The ROC curve and AUC can be obtained using the code below. It is useful to also show a no-skill or random guess classifier in the plot to compare to the Naïve Bayes classifier.

In [None]:
# plot the roc curve for the model
from sklearn.metrics import roc_auc_score, roc_curve

# generate a no skill or random guess prediction

ns_probs = [0 for _ in range(len(y_test))]

# calculate roc curves

ns_fpr, ns_tpr, _ = roc_curve(y_test, ns_probs)

# calculate scores

ns_auc = roc_auc_score(y_test, ns_probs)  # random guess

tree_auc = roc_auc_score(y_test, probs)  # tree classifier

# summarize scores

print("No Skill: ROC AUC=%.3f" % (ns_auc))

print("Clasifier: ROC AUC=%.3f" % (tree_auc))

plt.plot(ns_fpr, ns_tpr, linestyle="--", linewidth=4, label="No Skill")

plt.plot(
    ns_fpr,
    ns_tpr,
    linewidth=2,
    label="NB Classifier",
)

# axis labels

plt.xlabel("False Positive Rate")

plt.ylabel("True Positive Rate")

# show the legend

plt.legend()

# show the plot

plt.show()

**Fig. 3: ROC Curve of Naïve Bayes Classifier Performance along with a Random Guess or No-Skill Model**

The accuracy is ~47.9%, thus slightly worse than a random guess of 50%. The corresponding ROC curve is shown in figure 3. The AUC for this model is 50.1%, thus confirming our suspicion of its weak predictive power. 

## **2. Conclusion**

The example covered in this lesson helps us understand the Naïve Bayes classifier by seeing it in practice. The model performance, however, is not as good as we would hope. This lesson focused on showing how to apply Naïve Bayes to a real-world classification problem using continuous predictors and how Naïve Bayes can easily be applied to categorical variables. To obtain a better model, stronger predictors are needed, i.e., explanatory variables that have different likelihood distributions for the target classes. Explanatory data analysis, feature selection, and engineering cannot be understated when dealing with modeling. 

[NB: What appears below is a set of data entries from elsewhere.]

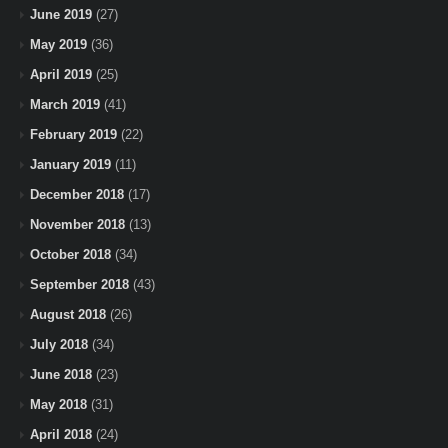
June 2019
(27)
May 2019
(36)
April 2019
(25)
March 2019
(41)
February 2019
(22)
January 2019
(11)
December 2018
(17)
November 2018
(13)
October 2018
(34)
September 2018
(43)
August 2018
(26)
July 2018
(34)
June 2018
(23)
May 2018
(31)
April 2018
(24)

In the next section, we will look at tree-based algorithms, another modeling technique. The Naïve Bayes model assumes the features are conditionally independent of the target variable; however, tree-based algorithms do not require any assumptions about the underlying distribution. Both Naïve Bayes and trees do not require feature scaling, although tree-based algorithms are not sensitive to outliers. The prediction approach of trees are to place decision boundaries in the data whereas Naïve Bayes aims to model how the data were generated. These are known as discriminative and generative models, respectively. We will look at trees in depth in the next lesson.

**References**

- Box, G. E. P., and Mervin E. Muller. “A Note on the Generation of Random Normal Deviates.” *The Annals of Mathematical Statistics*, vol. 29, no. 2, 1958, pp. 610–11, https://doi.org/10.1214/aoms/1177706645.

- Coqueret, Guillaume, and Tony Guida. *Machine Learning for Factor Investing: R Version.* Financial Mathematics Series. Chapman and Hall/CRC, 2020.